EXERCISE INSTRUCTIONS:
Return the data below exactly, stopping after the line with "Sendinblue is the".

AVAILABLE DATA:
────────────────────────────────────────
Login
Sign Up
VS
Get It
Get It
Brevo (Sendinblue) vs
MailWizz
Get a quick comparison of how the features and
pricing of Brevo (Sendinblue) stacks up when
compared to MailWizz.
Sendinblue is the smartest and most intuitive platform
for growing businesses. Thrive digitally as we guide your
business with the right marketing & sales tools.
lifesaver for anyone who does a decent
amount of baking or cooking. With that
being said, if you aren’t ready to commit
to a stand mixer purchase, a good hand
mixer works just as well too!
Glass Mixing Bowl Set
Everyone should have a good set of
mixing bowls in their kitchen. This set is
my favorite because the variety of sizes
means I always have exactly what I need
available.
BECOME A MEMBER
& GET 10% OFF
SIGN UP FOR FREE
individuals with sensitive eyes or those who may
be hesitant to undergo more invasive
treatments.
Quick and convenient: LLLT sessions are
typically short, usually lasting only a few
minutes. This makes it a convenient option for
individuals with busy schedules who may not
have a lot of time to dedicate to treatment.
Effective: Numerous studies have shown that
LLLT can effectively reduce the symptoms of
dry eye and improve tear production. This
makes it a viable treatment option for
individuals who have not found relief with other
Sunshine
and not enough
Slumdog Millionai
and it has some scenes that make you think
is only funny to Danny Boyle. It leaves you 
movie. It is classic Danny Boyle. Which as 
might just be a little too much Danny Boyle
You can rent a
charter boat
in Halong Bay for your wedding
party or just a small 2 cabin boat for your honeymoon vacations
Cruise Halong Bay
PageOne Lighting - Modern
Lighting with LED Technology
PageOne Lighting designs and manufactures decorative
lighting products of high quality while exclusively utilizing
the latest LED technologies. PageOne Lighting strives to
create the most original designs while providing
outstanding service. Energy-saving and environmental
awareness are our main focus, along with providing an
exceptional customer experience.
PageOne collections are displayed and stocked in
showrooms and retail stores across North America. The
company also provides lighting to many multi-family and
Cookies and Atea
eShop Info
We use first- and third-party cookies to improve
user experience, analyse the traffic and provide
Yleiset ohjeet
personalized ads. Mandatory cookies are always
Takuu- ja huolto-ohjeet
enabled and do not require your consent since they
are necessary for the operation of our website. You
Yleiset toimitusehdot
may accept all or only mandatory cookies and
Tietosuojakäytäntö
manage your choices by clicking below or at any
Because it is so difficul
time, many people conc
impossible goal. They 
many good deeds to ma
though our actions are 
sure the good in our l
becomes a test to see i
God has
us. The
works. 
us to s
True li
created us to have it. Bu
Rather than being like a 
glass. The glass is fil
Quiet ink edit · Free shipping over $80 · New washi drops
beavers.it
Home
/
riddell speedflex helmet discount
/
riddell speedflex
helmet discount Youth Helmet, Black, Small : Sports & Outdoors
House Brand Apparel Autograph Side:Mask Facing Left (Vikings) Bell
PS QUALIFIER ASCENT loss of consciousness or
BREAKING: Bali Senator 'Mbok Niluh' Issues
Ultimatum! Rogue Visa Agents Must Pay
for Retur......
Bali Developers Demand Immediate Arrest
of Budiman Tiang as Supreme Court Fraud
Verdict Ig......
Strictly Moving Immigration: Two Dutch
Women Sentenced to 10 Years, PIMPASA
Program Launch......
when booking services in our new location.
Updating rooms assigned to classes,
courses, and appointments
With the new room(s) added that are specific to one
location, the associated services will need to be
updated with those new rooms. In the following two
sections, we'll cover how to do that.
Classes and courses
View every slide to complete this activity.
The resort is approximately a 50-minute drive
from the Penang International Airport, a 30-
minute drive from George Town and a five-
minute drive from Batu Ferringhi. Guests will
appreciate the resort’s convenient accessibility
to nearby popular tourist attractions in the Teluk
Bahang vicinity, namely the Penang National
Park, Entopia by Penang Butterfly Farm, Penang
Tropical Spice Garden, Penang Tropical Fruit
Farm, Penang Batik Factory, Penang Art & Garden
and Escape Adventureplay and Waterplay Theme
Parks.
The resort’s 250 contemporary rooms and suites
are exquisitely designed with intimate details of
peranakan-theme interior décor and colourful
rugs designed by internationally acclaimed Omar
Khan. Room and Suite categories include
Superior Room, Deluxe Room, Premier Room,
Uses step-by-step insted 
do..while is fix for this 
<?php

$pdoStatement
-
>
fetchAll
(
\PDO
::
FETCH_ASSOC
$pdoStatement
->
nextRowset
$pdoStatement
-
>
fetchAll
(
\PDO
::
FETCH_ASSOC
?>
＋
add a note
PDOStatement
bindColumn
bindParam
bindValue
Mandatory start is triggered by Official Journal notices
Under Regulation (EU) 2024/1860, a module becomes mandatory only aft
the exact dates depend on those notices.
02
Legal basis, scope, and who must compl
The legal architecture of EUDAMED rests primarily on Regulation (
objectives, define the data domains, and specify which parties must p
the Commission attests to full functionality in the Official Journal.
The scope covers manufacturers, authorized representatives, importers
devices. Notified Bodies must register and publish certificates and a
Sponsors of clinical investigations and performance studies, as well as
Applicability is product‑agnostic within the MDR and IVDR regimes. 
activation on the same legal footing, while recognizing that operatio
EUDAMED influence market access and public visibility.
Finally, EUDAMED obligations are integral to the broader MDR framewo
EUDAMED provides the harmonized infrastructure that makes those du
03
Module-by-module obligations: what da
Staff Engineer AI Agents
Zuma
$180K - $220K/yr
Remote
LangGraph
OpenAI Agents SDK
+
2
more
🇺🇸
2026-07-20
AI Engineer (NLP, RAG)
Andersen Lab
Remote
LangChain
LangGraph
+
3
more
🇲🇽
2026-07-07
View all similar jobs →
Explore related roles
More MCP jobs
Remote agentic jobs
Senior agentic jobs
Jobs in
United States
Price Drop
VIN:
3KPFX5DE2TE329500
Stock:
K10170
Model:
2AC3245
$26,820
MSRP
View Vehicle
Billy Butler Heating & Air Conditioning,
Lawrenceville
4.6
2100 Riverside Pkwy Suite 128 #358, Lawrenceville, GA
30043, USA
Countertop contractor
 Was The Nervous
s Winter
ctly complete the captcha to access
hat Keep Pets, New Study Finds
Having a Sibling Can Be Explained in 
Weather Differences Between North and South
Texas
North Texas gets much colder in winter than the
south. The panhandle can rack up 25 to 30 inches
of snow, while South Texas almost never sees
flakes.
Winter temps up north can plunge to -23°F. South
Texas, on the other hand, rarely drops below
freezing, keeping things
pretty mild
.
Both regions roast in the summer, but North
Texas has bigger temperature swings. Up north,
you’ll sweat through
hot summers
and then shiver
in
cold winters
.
────────────────────────────────────────
FINAL ANSWER:
Login
Sign Up
VS
Get It
Get It
Brevo (Sendinblue) vs
MailWizz
Get a quick comparison of how the features and
pricing of Brevo (Sendinblue) stacks up when
compared to MailWizz.
Sendinblue is the smartest and most intuitive platform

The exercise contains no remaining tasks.